▽
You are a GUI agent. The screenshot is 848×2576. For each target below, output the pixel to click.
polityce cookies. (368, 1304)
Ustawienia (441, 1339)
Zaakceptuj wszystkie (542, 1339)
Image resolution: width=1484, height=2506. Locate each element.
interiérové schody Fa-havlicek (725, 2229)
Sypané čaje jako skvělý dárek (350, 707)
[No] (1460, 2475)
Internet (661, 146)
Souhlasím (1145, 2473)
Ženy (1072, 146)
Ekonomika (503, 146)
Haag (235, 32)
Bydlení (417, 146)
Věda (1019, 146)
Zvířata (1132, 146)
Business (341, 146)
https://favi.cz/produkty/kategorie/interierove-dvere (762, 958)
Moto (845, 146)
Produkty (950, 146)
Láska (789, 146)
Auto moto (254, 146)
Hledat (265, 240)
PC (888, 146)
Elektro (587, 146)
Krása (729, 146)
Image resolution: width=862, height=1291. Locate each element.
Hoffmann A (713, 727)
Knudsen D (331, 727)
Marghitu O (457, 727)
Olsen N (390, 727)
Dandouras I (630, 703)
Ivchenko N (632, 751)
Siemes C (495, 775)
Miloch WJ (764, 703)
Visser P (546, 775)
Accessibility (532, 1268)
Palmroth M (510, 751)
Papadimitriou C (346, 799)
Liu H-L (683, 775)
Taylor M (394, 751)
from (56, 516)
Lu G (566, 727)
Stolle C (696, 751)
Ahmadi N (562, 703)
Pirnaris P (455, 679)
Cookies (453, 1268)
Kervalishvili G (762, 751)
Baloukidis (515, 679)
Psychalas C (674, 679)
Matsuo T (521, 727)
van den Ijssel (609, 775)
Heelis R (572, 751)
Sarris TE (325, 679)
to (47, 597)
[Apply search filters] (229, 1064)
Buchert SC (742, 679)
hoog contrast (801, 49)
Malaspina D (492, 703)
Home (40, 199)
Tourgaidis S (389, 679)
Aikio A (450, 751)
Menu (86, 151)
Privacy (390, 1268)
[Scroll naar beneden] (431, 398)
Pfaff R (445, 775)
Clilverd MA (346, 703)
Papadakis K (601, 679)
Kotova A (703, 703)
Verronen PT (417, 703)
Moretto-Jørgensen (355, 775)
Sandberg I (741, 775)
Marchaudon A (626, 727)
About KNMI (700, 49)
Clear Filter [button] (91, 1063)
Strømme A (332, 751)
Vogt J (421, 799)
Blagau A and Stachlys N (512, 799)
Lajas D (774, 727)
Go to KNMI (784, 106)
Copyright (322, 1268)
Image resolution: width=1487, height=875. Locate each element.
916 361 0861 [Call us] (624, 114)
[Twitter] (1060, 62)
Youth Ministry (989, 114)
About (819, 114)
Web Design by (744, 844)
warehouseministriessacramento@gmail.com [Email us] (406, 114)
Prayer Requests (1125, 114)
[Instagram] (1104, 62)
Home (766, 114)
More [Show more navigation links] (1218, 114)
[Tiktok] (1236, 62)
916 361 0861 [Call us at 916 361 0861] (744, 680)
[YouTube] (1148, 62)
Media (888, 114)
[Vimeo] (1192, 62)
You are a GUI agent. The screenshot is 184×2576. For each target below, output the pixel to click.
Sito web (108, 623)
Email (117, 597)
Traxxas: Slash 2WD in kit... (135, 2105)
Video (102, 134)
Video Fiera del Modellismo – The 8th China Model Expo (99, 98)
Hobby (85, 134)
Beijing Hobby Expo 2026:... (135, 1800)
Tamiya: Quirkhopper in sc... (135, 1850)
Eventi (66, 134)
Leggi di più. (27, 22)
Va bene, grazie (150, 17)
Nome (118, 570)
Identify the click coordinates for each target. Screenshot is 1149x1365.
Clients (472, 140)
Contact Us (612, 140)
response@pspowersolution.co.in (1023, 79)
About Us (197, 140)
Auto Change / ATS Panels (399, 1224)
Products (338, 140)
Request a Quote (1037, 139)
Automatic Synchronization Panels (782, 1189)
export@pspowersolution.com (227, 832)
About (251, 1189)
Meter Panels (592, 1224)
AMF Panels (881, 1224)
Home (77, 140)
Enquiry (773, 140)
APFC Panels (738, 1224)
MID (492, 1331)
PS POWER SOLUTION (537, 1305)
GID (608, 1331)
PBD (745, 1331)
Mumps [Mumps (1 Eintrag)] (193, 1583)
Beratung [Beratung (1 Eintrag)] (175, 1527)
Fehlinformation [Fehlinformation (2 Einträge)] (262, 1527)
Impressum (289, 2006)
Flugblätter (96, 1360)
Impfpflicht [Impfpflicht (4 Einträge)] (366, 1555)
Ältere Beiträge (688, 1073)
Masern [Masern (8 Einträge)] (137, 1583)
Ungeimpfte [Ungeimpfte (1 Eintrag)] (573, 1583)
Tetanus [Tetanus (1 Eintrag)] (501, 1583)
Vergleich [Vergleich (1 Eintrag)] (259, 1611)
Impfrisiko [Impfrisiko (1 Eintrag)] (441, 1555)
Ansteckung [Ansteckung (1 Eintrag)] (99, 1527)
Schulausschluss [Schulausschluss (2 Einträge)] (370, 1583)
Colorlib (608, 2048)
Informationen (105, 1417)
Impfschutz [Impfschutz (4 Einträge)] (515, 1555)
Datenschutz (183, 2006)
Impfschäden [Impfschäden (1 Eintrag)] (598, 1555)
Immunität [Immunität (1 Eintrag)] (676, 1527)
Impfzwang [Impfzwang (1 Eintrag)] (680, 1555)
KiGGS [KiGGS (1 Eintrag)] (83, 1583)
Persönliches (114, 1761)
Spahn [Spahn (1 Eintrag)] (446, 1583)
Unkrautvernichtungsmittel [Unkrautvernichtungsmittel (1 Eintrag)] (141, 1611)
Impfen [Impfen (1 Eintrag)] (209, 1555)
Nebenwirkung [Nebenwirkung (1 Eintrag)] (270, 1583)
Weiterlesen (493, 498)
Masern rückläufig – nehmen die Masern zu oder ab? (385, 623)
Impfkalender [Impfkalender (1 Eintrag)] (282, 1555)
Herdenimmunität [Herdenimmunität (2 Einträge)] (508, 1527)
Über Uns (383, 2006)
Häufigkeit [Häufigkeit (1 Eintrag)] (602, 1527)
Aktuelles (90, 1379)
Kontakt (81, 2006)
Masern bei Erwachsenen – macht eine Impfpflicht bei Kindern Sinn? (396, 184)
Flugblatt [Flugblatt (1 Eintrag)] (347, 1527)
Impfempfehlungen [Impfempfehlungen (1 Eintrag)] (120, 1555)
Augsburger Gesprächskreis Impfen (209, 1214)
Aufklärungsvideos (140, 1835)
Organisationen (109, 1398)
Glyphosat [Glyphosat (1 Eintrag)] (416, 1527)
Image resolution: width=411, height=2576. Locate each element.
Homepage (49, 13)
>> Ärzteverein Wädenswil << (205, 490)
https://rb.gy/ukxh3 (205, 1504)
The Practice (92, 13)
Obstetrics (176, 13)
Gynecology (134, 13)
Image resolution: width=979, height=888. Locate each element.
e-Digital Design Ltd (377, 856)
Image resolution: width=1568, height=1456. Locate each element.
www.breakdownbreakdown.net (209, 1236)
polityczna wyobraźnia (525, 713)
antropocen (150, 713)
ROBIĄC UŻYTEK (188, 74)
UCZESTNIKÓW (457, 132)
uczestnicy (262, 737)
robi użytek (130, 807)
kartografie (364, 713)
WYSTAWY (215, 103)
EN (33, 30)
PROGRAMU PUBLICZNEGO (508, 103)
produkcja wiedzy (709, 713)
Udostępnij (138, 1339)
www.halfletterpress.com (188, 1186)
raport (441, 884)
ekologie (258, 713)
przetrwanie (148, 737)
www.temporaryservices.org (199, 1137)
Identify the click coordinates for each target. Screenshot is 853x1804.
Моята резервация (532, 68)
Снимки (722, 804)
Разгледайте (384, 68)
△
**What to produce**
Everything above from the line containing "Haag (235, 32)" down to the line containing "Elektro (587, 146)" is to be transcribed exactly, with both of those lines included and nothing else added.

**Final answer**
Haag (235, 32)
Bydlení (417, 146)
Věda (1019, 146)
Zvířata (1132, 146)
Business (341, 146)
https://favi.cz/produkty/kategorie/interierove-dvere (762, 958)
Moto (845, 146)
Produkty (950, 146)
Láska (789, 146)
Auto moto (254, 146)
Hledat (265, 240)
PC (888, 146)
Elektro (587, 146)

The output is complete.